An unnecessary warning message was removed from the startup sequence.
- Fix 2170: Add a switch to disable logging that is vulnerable to DoS (Denial-of-Service) attacks.
We have created a new system control variable, bigip.verbose_log_level, that allows customers to turn on logging of port denials when desired. This reverses the previous default of logging all messages. For details, see Logging port denials.
- Fix 2171: bigdnode should look up host names when logging.
Log messages that are related to service checking will now include host names.
- Fix 2181: Request to provide the ability to configure an alternate port for sending traps.
BIG/ip now supports sending traps to different ports (other than port 162). Users can configure the port to which they send the authentication, cold start, and syslog-generated traps.
- Fix 2182: Variable Bindings (association between nodes and services) are needed for certain traps.
The BIG/ip Controller SNMP trap mechanism now supports variable bindings for the SNMP management applications that can distinguish between traps sent on the same OID to avoid writing over previously sent traps.
- Fix 2183: Modify SNMP so that it distinguishes between reset and reboot, and sends a different trap for each.
The BIG/ip Controller now sends different traps depending on whether the entire system was restarted or the configuration has been reloaded.
- Fix 2187: GNIC-II was dropping gratuitous ARP broadcasts.
If the BIG/ip Controller has GNIC cards, it now sends out ARP packets appropriately upon fail-over.
Configuring and using the updated software
There are no configuration changes required for this PTF.
Logging port denials
A customer is concerned that a Denial-of-Service attack could affect the BIG/ip Controller by making constant log Port Denial messages. A new system control variable was created to allow customers to turn on logging of port denials when desired. This variable reverses the way that logging of port denials works, changing the default from logging to no logging. This variable is:
The variable defaults to zero, specifying no logging. Add any of the following values to affect logging:
|sysctl -w bigip.verbose_log_level=0
|sysctl -w bigip.verbose_log_level=1
||Log UDP port denials (to BIG/ip address).
|sysctl -w bigip.verbose_log_level=2
||Log TCP port denials (to BIG/ip address).
|sysctl -w bigip.verbose_log_level=4
||Log UDP port denials (to VIP address).
|sysctl -w bigip.verbose_log_level=8
||Log TCP port denials (to VIP address).
|sysctl -w bigip.verbose_log_level=15
||Log all of the above.
In order to set the logging function permanently to other than the default setting, you must set that variable in the system control file.

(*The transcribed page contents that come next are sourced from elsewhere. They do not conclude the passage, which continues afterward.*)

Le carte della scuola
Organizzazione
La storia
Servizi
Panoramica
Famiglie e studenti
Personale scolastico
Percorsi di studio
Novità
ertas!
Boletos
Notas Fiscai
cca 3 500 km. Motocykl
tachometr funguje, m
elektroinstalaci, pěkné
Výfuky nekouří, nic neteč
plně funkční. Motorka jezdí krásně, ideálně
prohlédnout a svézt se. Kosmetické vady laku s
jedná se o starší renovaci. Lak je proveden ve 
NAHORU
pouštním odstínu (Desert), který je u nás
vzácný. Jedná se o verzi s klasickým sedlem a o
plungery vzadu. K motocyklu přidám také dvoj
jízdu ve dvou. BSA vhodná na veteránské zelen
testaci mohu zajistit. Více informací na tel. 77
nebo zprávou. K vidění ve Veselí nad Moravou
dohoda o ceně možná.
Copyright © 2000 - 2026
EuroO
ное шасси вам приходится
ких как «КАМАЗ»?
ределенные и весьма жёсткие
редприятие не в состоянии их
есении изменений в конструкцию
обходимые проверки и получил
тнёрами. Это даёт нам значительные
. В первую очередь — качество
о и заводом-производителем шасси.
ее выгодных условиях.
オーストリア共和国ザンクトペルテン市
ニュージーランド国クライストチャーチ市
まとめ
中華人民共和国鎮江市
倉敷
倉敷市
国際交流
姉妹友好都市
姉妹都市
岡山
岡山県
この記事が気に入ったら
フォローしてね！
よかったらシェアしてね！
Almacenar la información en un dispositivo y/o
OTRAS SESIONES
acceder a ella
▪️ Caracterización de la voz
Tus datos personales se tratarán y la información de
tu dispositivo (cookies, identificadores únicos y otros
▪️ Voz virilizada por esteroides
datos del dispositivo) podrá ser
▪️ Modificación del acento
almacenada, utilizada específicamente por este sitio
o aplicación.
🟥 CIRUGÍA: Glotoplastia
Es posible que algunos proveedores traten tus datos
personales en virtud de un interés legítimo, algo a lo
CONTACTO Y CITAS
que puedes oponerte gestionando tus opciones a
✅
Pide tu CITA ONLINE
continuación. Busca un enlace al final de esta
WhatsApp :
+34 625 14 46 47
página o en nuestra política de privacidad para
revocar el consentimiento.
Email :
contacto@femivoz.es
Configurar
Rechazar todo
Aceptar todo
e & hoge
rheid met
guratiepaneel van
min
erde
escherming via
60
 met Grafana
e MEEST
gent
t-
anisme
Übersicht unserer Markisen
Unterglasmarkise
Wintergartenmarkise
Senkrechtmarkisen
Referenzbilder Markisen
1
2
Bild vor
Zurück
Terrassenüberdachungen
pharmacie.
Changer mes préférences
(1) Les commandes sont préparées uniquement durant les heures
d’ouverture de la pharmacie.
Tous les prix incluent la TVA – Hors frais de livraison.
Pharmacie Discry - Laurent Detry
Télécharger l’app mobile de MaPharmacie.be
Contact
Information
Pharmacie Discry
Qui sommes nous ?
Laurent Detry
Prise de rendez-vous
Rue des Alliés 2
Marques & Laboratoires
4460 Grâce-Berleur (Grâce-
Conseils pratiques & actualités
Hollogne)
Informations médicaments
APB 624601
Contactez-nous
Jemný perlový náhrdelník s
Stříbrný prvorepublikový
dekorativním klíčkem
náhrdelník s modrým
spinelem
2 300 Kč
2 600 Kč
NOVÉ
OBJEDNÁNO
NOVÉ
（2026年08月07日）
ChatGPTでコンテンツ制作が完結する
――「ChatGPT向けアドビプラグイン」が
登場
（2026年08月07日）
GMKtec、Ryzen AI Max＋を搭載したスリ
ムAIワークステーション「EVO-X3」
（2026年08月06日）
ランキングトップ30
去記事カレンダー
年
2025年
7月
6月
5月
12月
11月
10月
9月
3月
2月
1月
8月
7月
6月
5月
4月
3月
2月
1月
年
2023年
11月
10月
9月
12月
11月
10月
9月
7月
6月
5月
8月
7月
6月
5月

ECV null send string is not supported in the F5 Configuration utility
Fix 766 is not currently supported in the F5 Configuration utility. If you set up ECV in the F5 Configuration utility and leave the send string blank (null), the default send string that is issued is GET /. The F5 Configuration utility does not allow the send string to be null. If you require a null in the send string, you should set this up by manually editing the /etc/bigd.conf file.
If you have this set up to use null in the send string, and make changes in the Global Node Port Properties screen or Node Properties screen, and then click apply, it updates the ECV service check, and then generates a GET / in the send string.